1 – Michel François, Kennel (La ricarda), 2007, poster 180×120 cm adapted by David Michael Clarke through the addition of two ramps and a tunnel to allow for the passage of dogs, 2014
2 – Hervé Beurel, Carré central, digital wallpaper, 2014 adapted by David Michael Clarke through partial suppression.
3 – Federica Peyrolo, Sorpressata, 2014, Video Hd Coulour, 10’29 min.
4 – Federica Peyrolo, Fragile, 2014, Video Hd, Coulour, 10’29 min.
5 – Guillaume Janot, Untitled, Tableau 1, 2014, mural photograph and c-type photographs mounted on aluminium, variable dimensions.
6 – Anabelle Hulaut & David Michael Clarke, Cabane for Melle Hulaut, 2002. Inside, video by Anabelle Hulaut, Les vacances de Melle Hulaut, 2002 extract, sequence «Fishing by Foot» Coutainville.
7 – David Michael Clarke, Wooden Tree, installation, 2014.
8 – Paul Pouvreau, La Coupe, 1996, c-type photograph, mounted on aluminium, 113 x 154 cm, Collection Frac Normandie Caen.
9 – Norbert Bézard, three plates Barbier Monaco, Mouette rieuse, Papillon, 1953.
10 – François Curlet, Saboosh, 2008, pyro-engraved cloggs, 12,5 x 33 x 13 cm chacun, private collection.
11 – Christophe Terlinden, Flip-Flops, bronze, private collection.
12 – David Michael Clarke, Flying Black cow, video HD 16/9, 2012.
13 – Francesco Finizio, Walking the dog, promenades plastiques 1998, diaporama, 16 min.
14 – David Michael Clarke, DMC Light, 2004, neon, postcards and c-type photograph mounted on aluminium.
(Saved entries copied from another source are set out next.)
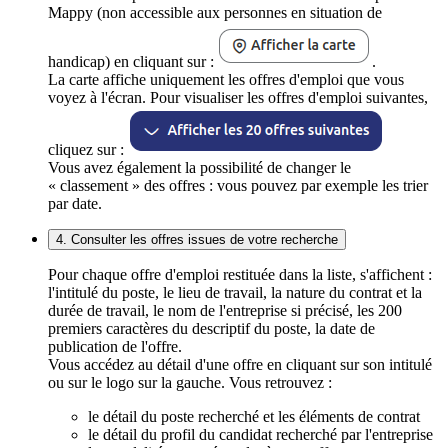
Mappy (non accessible aux personnes en situation de
handicap) en cliquant sur :
.
La carte affiche uniquement les offres d'emploi que vous
voyez à l'écran. Pour visualiser les offres d'emploi suivantes,
cliquez sur :
Vous avez également la possibilité de changer le
« classement » des offres : vous pouvez par exemple les trier
par date.
4. Consulter les offres issues de votre recherche
Pour chaque offre d'emploi restituée dans la liste, s'affichent :
l'intitulé du poste, le lieu de travail, la nature du contrat et la
durée de travail, le nom de l'entreprise si précisé, les 200
premiers caractères du descriptif du poste, la date de
publication de l'offre.
Vous accédez au détail d'une offre en cliquant sur son intitulé
ou sur le logo sur la gauche. Vous retrouvez :
le détail du poste recherché et les éléments de contrat
le détail du profil du candidat recherché par l'entreprise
Variable dimensions.
15 – Hervé Beurel, Carré central, digital wallpaper, 2014 adapted by David Michael Clarke through partial suppression and by the superposition of the work, DMC light.
16 – David Michael Clarke, Fish Hotel, installation in the gallery and in the park, wood, bassin, sign, 2014.
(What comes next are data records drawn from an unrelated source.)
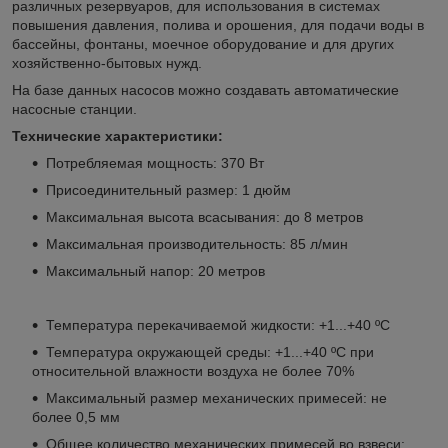
различных резервуаров, для использования в системах
повышения давления, полива и орошения, для подачи воды в
бассейны, фонтаны, моечное оборудование и для других
хозяйственно-бытовых нужд.
На базе данных насосов можно создавать автоматические
насосные станции.
Технические характеристики:
Потребляемая мощность: 370 Вт
Присоединительный размер: 1 дюйм
Максимальная высота всасывания: до 8 метров
Максимальная производительность: 85 л/мин
Максимальный напор: 20 метров
Температура перекачиваемой жидкости: +1...+40 ºС
Температура окружающей среды: +1...+40 ºС при
относительной влажности воздуха не более 70%
Максимальный размер механических примесей: не
более 0,5 мм
Общее количество механических примесей во взвеси:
17 – David Michael Clarke, Habitation unit for the happy couples, 2014, Today mariages, England and Wales, 1969-1999, archived in 53 boxes, wooden structure (hommage to Neal Beggs, Enzo Mari, and to Le Corbusier).
18 – Joël Hubaut, Rabbit Generation , 1994, seven ceramic rabbits, modified by the addition of a «modesty-belt» made by Christelle Familiari.
19 – David Michael Clarke, Rietveld Montauban, 2014, High back chair by Gerrit Rietveld adapted by the addition of a bassin and a sign in the park.
20 – François Curlet, La Corbu, fishing spoon. Plan de La Ferme Radieuse, logotype and printed on the palette of a spoon aglia classique n°5, assembled with a simple hook.
21 – François Curlet, La V.i.p, fishing spoon, motif black lipstick trace, black feathers.
22 – Nicolas Hérisson, re-edition of a «chapelle de ronchamp» plate by Norbert Bézard, Piacé le radieux, 2013.
23 – Centre de documentation proposed by David Michael Clarke, artists’ catalogues, other reference material, chairs by Enzo Mari.
24 – David Liaudet.
25 – Christelle Familiari, Shelves, 2014, ensemble of sculptures.
26 – Anabelle Hulaut, Collection Sam Moore, 2013-2014, various objects.
27 – David Michael Clarke, Habitation unit for 24 rabbits, 2014, specific objetin wood, sign.
28 – David Michael Clarke, Flying Black Cow Club, cement sculpture, 43x35x13,5 cm, 2013.